Israeli forces detained a Hamas woman lawmaker on Monday along with 14 managers of a West Bank business venture that Israel accuses of having links to the Islamist faction, Palestinian officials said.

The detentions in Nablus looked likely to stoke tensions between Israel and Palestinian President Mahmoud Abbas, who is trying to advance his own law-and-order drive in the city and elsewhere in the West Bank since breaking with Hamas last year.

Mona Mansour, a Hamas deputy in the Palestinian parliament, was among some 20 Nablus residents taken into Israeli custody overnight, relatives and local officials said.

Also detained were 14 members of the board of Beit Almal, a finance company which owns a Nablus mall which Israel ordered to close this month for what it said were links to Hamas fund-raising.

The management had denied the charge and refused to shut the five-storey complex.
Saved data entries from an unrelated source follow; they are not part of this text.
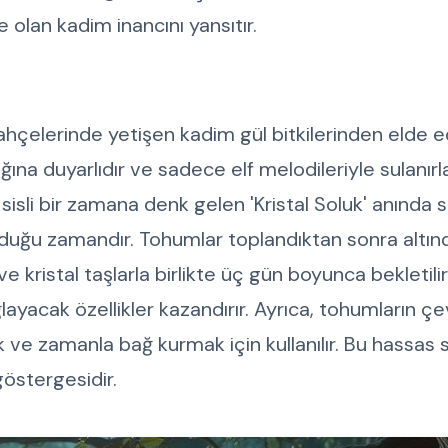
 olan kadim inancını yansıtır.
ahçelerinde yetişen kadim gül bitkilerinden elde ed
ığına duyarlıdır ve sadece elf melodileriyle sulanırla
sli bir zamana denk gelen 'Kristal Soluk' anında se
lduğu zamandır. Tohumlar toplandıktan sonra altın
e kristal taşlarla birlikte üç gün boyunca bekletilir
ayacak özellikler kazandırır. Ayrıca, tohumların ç
ak ve zamanla bağ kurmak için kullanılır. Bu hassas s
göstergesidir.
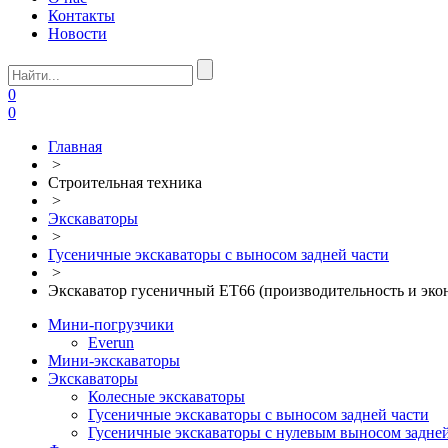
Контакты
Новости
0
0
Главная
>
Строительная техника
>
Экскаваторы
>
Гусеничные экскаваторы с выносом задней части
>
Экскаватор гусеничный ET66 (производительность и эко
Мини-погрузчики
Everun
Мини-экскаваторы
Экскаваторы
Колесные экскаваторы
Гусеничные экскаваторы с выносом задней части
Гусеничные экскаваторы с нулевым выносом задней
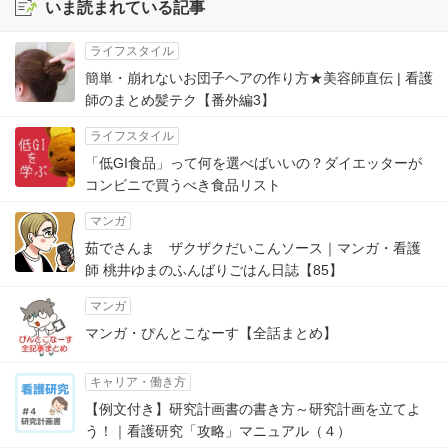
いま読まれている記事
ライフスタイル
簡単・崩れないお団子ヘアの作り方★美容師直伝 | 看護
師のまとめ髪テク【番外編3】
ライフスタイル
「低GI食品」って何を選べばいいの？ダイエッターが
コンビニで買うべき食品リスト
マンガ
茹でさんま ザクザクだいこんソース｜マンガ・看護
師 桃井ゆまのふんばりごはん日誌【85】
マンガ
マンガ・ぴんとこなーす【全話まとめ】
キャリア・働き方
【例文付き】研究計画書の書き方～研究計画を立てよ
う！｜看護研究「攻略」マニュアル（４）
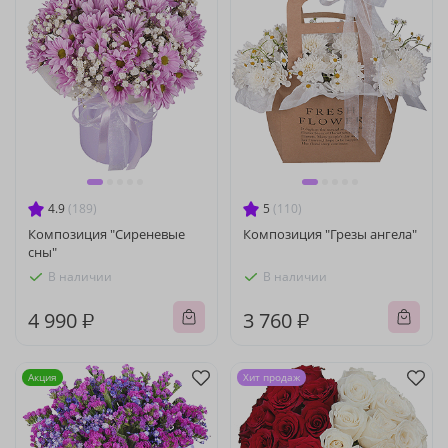
4.9
(189)
5
(110)
Композиция "Сиреневые
Композиция "Грезы ангела"
сны"
В наличии
В наличии
4 990 ₽
3 760 ₽
Акция
Хит продаж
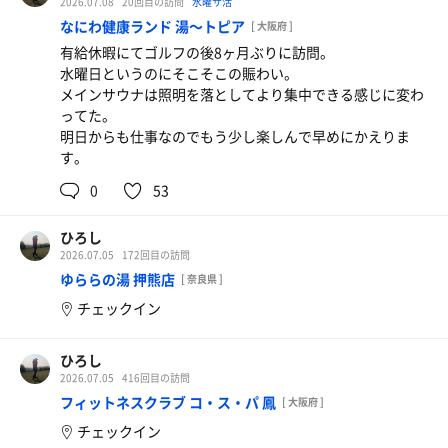
2026.07.08
20回目の訪問
水曜サ活
なにわ健康ランド 湯〜トピア
[ 大阪府 ]
有給休暇にてゴルフの後8ヶ月ぶりに訪問。
水曜日というのにそこそこの賑わい。
メインサウナは照明を落としてより集中できる感じに変わ
ってた。
明日からも仕事なのでもう少し楽しんで早めにかえりま
す。
0
53
ひろし
2026.07.05
172回目の訪問
ゆららの湯 押熊店
[ 奈良県 ]
チェックイン
ひろし
2026.07.05
416回目の訪問
フィットネスクラブ コ・ス・パ 鳳
[ 大阪府 ]
チェックイン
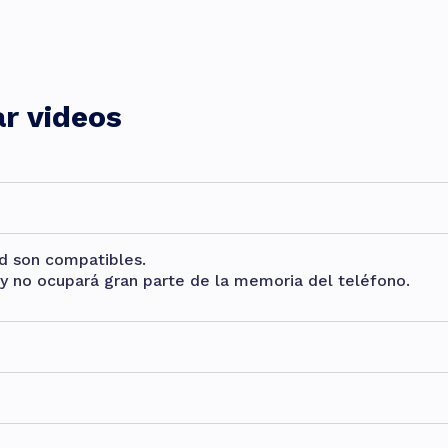
r videos
id son compatibles.
y no ocupará gran parte de la memoria del teléfono.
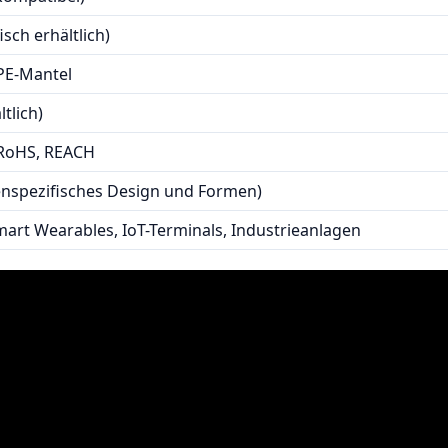
sch erhältlich)
TPE-Mantel
tlich)
, RoHS, REACH
nspezifisches Design und Formen)
rt Wearables, IoT-Terminals, Industrieanlagen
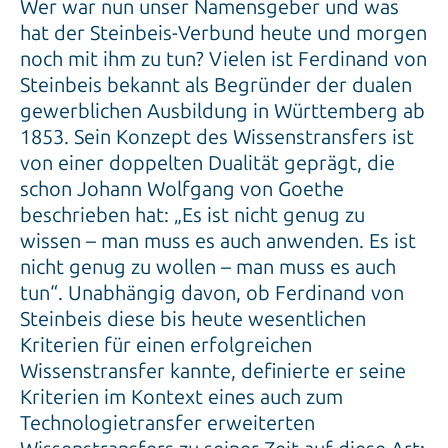
Wer war nun unser Namensgeber und was
hat der Steinbeis-Verbund heute und morgen
noch mit ihm zu tun? Vielen ist Ferdinand von
Steinbeis bekannt als Begründer der dualen
gewerblichen Ausbildung in Württemberg ab
1853. Sein Konzept des Wissenstransfers ist
von einer doppelten Dualität geprägt, die
schon Johann Wolfgang von Goethe
beschrieben hat: „Es ist nicht genug zu
wissen – man muss es auch anwenden. Es ist
nicht genug zu wollen – man muss es auch
tun“. Unabhängig davon, ob Ferdinand von
Steinbeis diese bis heute wesentlichen
Kriterien für einen erfolgreichen
Wissenstransfer kannte, definierte er seine
Kriterien im Kontext eines auch zum
Technologietransfer erweiterten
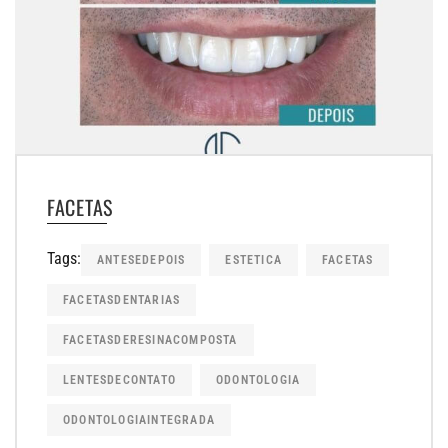
FACETAS
Tags:
ANTESEDEPOIS
ESTETICA
FACETAS
FACETASDENTARIAS
FACETASDERESINACOMPOSTA
LENTESDECONTATO
ODONTOLOGIA
ODONTOLOGIAINTEGRADA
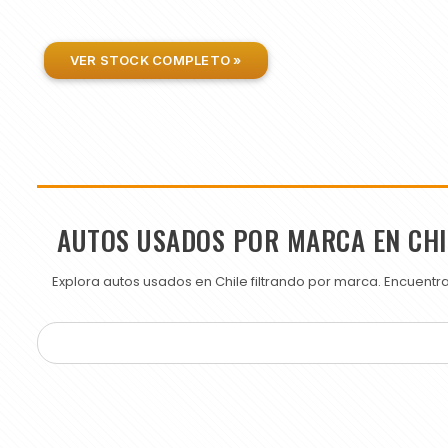
VER STOCK COMPLETO »
AUTOS USADOS POR MARCA EN CHI
Explora autos usados en Chile filtrando por marca. Encuent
The closure order was for two years.

An Israeli military spokeswoman said that 18 Palestinians were detained in Nablus "as part of our routine counter-terrorist operations" but had no further details.

Hamas, which rejects peace talks with Israel, routed forces from Abbas's secular Fatah faction to take over the Gaza Strip in June 2007. Israel has stepped up a campaign against suspected Hamas assets in the occupied West Bank, where Abbas holds sway.

Hamas swept Palestinian legislative elections in 2006, but dozens of its lawmakers and other politicians were rounded up by Israel after Gazan gunmen abducted an Israeli soldier later that year.